Transcribe the listing underneath, keeping each word exact and omitting the images.

╔══

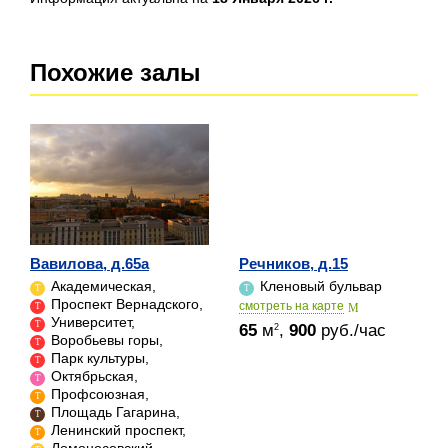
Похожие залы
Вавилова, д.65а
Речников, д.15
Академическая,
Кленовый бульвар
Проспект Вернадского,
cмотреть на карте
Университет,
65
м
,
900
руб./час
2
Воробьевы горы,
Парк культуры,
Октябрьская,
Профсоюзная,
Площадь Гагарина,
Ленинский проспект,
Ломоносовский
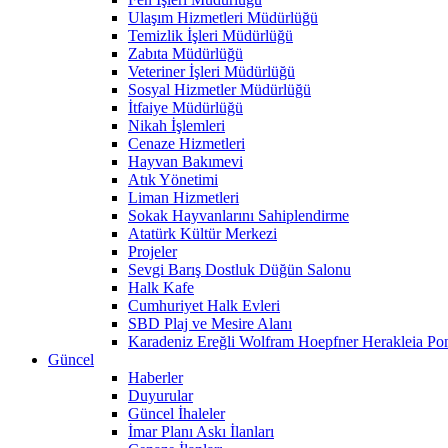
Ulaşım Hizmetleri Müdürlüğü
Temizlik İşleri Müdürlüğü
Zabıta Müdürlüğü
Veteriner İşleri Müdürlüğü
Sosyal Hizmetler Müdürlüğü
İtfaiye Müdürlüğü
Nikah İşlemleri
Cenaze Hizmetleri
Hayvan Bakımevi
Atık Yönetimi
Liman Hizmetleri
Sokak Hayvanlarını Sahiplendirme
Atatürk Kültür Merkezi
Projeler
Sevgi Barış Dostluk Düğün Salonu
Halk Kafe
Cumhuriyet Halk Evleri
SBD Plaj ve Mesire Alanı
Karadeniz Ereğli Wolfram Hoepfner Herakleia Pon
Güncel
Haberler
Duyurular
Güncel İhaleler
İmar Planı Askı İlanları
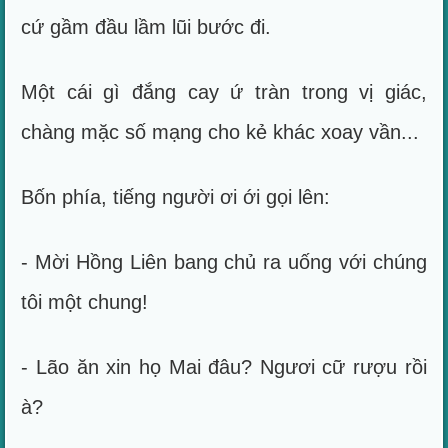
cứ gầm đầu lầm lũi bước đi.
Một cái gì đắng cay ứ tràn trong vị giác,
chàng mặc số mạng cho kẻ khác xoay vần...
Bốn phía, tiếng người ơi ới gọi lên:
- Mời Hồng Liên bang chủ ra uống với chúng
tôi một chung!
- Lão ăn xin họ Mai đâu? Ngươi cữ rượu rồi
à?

╚══

§ RESPONSE:
Похожие залы
Вавилова, д.65а
Речников, д.15
Академическая,
Кленовый бульвар
Проспект Вернадского,
cмотреть на карте
Университет,
65
м
,
900
руб./час
2
Воробьевы горы,
Парк культуры,
Октябрьская,
Профсоюзная,
Площадь Гагарина,
Ленинский проспект,
Ломоносовский
Ulaşım Hizmetleri Müdürlüğü
Temizlik İşleri Müdürlüğü
Zabıta Müdürlüğü
Veteriner İşleri Müdürlüğü
Sosyal Hizmetler Müdürlüğü
İtfaiye Müdürlüğü
Nikah İşlemleri
Cenaze Hizmetleri
Hayvan Bakımevi
Atık Yönetimi
Liman Hizmetleri
Sokak Hayvanlarını Sahiplendirme
Atatürk Kültür Merkezi
Projeler
Sevgi Barış Dostluk Düğün Salonu
Halk Kafe
Cumhuriyet Halk Evleri
SBD Plaj ve Mesire Alanı
Karadeniz Ereğli Wolfram Hoepfner Herakleia Pon
Güncel
Haberler
Duyurular
Güncel İhaleler
İmar Planı Askı İlanları
cứ gầm đầu lầm lũi bước đi.
Một cái gì đắng cay ứ tràn trong vị giác,
chàng mặc số mạng cho kẻ khác xoay vần...
Bốn phía, tiếng người ơi ới gọi lên:
- Mời Hồng Liên bang chủ ra uống với chúng
tôi một chung!
- Lão ăn xin họ Mai đâu? Ngươi cữ rượu rồi
à?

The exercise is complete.